Friday 8 December 2006

Hired: 1990s

When the Toronto Sun was launched Nov. 1, 1971, there were 62 employees. As the circulation steadily grew, more people were hired in all departments.

This blog will follow employees who were hired in the 1990s, from their first day on the job to where they are today. (Read our The Departed blog tributes to those employees who are gone, but not forgotten.)

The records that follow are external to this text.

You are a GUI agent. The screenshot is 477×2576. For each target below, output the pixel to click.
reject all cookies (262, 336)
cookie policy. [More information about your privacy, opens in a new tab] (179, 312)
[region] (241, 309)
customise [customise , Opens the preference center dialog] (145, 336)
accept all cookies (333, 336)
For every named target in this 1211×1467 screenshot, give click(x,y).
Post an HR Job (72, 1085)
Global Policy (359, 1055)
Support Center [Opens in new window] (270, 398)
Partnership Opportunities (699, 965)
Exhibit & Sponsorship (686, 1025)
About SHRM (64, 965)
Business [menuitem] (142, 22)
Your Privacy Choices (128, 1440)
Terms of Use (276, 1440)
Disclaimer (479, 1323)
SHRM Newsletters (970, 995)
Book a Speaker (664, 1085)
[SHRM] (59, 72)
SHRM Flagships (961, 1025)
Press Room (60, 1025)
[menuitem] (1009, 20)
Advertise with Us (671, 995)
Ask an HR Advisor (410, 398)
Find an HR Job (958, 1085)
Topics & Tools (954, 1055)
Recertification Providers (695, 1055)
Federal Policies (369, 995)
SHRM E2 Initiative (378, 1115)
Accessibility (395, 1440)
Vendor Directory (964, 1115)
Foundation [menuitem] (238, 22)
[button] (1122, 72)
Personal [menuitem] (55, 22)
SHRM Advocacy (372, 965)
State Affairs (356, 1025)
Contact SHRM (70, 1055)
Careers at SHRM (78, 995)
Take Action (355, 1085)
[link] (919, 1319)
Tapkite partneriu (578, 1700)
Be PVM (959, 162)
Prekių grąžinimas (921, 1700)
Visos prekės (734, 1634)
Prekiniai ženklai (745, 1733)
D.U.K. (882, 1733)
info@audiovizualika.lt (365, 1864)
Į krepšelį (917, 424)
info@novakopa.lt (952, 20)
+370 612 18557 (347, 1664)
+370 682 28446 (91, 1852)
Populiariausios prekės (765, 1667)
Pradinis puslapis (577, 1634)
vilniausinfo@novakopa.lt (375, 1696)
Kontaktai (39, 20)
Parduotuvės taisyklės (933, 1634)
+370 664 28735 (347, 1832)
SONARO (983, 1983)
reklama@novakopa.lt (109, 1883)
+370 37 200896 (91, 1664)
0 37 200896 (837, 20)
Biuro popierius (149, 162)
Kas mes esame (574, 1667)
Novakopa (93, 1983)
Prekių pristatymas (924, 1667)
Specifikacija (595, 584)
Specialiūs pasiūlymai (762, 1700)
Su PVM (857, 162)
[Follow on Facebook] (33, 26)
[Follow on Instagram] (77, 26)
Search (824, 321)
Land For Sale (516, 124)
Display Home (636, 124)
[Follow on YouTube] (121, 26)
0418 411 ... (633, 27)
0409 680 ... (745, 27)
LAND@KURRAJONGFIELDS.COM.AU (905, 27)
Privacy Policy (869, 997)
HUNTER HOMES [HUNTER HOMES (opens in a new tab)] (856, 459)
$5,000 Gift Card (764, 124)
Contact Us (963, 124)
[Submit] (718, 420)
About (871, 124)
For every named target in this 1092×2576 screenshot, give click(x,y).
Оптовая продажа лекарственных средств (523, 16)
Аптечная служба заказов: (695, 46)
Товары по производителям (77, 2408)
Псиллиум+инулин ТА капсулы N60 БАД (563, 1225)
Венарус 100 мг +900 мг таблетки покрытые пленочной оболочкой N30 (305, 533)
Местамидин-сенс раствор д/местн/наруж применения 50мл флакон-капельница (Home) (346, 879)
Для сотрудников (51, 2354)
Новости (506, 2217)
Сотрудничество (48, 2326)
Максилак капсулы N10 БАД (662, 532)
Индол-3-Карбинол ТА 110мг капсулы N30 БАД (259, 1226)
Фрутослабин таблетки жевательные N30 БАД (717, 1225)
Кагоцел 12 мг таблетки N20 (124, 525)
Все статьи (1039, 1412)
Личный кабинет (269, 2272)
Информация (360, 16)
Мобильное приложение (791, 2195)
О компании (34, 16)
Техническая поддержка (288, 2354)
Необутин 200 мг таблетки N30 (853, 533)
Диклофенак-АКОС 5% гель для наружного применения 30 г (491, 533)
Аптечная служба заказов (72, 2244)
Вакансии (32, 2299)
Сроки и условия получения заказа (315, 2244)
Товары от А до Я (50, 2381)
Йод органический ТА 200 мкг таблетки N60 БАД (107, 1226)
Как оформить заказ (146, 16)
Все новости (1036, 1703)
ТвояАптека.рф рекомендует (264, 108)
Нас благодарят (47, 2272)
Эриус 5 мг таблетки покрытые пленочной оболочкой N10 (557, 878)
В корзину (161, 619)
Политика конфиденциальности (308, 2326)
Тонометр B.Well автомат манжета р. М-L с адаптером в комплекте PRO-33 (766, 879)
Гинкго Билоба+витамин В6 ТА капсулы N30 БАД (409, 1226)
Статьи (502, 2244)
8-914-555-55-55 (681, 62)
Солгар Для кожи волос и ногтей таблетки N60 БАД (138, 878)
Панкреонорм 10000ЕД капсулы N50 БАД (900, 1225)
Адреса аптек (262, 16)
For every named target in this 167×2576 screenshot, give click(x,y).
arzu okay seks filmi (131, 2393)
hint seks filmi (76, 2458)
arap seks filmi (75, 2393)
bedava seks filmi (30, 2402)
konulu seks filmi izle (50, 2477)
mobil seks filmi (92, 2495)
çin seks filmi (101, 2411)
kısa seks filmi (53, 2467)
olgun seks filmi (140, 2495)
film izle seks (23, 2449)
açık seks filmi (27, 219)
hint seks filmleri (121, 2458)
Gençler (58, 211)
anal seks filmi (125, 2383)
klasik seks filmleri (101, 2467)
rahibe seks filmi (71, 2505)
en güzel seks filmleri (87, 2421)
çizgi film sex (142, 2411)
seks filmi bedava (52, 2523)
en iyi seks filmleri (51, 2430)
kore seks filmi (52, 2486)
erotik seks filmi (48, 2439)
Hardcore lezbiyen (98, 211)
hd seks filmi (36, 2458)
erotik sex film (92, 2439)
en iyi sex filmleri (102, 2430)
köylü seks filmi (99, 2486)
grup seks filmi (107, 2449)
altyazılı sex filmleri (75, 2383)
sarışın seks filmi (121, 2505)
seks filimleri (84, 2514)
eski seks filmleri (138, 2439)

(For 1990s bio and photo submissions or corrections, e-mail us)

The 1990s:

Greg Oliver
1991 - 2001
"Wow. Just got sent the link for the SUN blog and spent all morning revisiting some old friends. I started at the Toronto Sun in the library as a summer student in April 1991 and was downsized at Canoe in December 2001. I was never a full-time employee until part-way through my Canoe journey. While at the Sun, I worked in the library, proofread, worked in Advertorial (My proudest moment? A piece on Adults Only Video. I didn't have the guts to stick a byline on it), worked on the features desk, helped out on the news desk, worked on the graphics desk, and wrote stories for entertainment, lifestyle and Sunday Magazine. In all, I think I counted 13 different jobs just at the Sun. (My wife, Meredith Renwick, freelanced pieces for the books section too when Heather Mallick was there.) I was a Day Oner at Canoe. I can still vividly remember the conversation for my hiring. I was working as a desker in "Section 2" and went to Hugh Stuart and said, "When you go to start this web thing, I want to go with you." "Okay." I am fortunate to stay in touch with a few old Sun/Canoe friends. I work with Wayne Parrish and Jim O'Leary at www.sportclassicbooks.com and www.thesportgallery.com. I also run the pro wrestling section at SLAM! Sports on Canoe. I have had two books published by ECW Press: The Pro Wrestling Hall of Fame: The Tag Teams (with Steve Johnson), and The Pro Wrestling Hall of Fame: The Canadians. A third book, The Pro Wrestling Hall of Fame: The Heels, will be out in May.


Rachel Sa
1998 - 2004 and 2007 -
"I joined the Toronto Sun in 1998 as a high school co-op student from Mississauga. The term, literally, changed my life. I don't know where I would be today had I not landed at 333 King Street East that day. I wrote my first freelance column about the effects of the teacher strikes on student morale and that was it. (I often skipped my last class of the day at high school in order to hang around the Sun newsroom - much to the chagrin of then-editor Lorrie Goldstein.) Those were the days when the Sun still believed in mentoring young writers (and, more importantly, that was when the vets weren't so overworked and had the time to do it.) I remain forever indebted to the likes of Lorrie, Alan Cairns, Bob MacDonald (so sorely missed) Joe Warmington, Bob McConachie and Mike Strobel and so many others who took the time to teach a clueless high school student. I wrote my column, eventually called "On Campus," throughout university and, in 2002, Stewart House published a collection of my columns: "What Rachel Sa - A Field Guide for Parents." (The title came courtesy of Joe Warmington.) After graduating from U of T, I headed north to the Huntsville Forester for a year to learn reporting from the ground up. I served as a municipal reporter and photographer (and became a kick-butt wood chopper and fire starter) for one year before former Sun-guy and then National Post-publisher Les Pyette hired me on at the Post as a summer intern. I wrote for the Post from May to September 2005 and loved it. Alas, at the end of the summer, the Post was firing and not hiring, so I entered the ranks of the unemployed writers. I took a few months to write a novel and work on applications for graduate school. In January 2006, I was hired by Oeb Enterprise consultants as a writer AND accepted to the University of British Columbia's prestigious Master's of Fine Arts program in creative writing. I opted to keep the new job and stay in Toronto and study through distance education. And that's where I am now - over in the dark side of communications while keeping my creative kindling crackling with my MFA work (including a new novel-in-progress.) But I remain eternally grateful to the Sun and my time there. It gave me so much - including my partner. " Rachel returned to the Toronto Sun in May of 2007 as an op-ed columnist.